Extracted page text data
━━━━━━━━━━━━━━━━━━━━━━━━━━━━━━

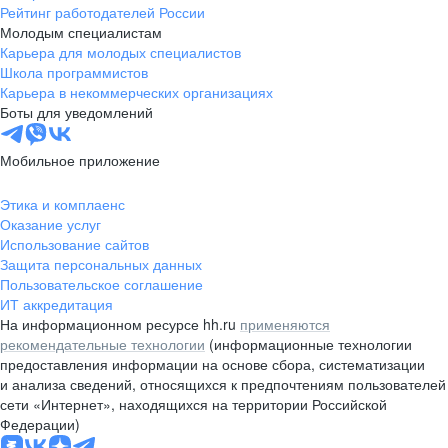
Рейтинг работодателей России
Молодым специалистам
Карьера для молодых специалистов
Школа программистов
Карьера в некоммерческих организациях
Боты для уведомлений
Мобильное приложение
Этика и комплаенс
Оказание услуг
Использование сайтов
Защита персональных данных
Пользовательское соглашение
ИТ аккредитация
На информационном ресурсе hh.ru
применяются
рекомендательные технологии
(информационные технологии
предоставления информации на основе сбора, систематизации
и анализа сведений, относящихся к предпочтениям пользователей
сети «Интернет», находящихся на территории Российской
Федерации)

━━━━━━━━━━━━━━━━━━━━━━━━━━━━━━

» **Exercise instructions**
Repeat the line containing "На информационном ресурсе hh.ru" and all subsequent lines through the final line of the data, exactly and with no others.

» **Answer area**
На информационном ресурсе hh.ru
применяются
рекомендательные технологии
(информационные технологии
предоставления информации на основе сбора, систематизации
и анализа сведений, относящихся к предпочтениям пользователей
сети «Интернет», находящихся на территории Российской
Федерации)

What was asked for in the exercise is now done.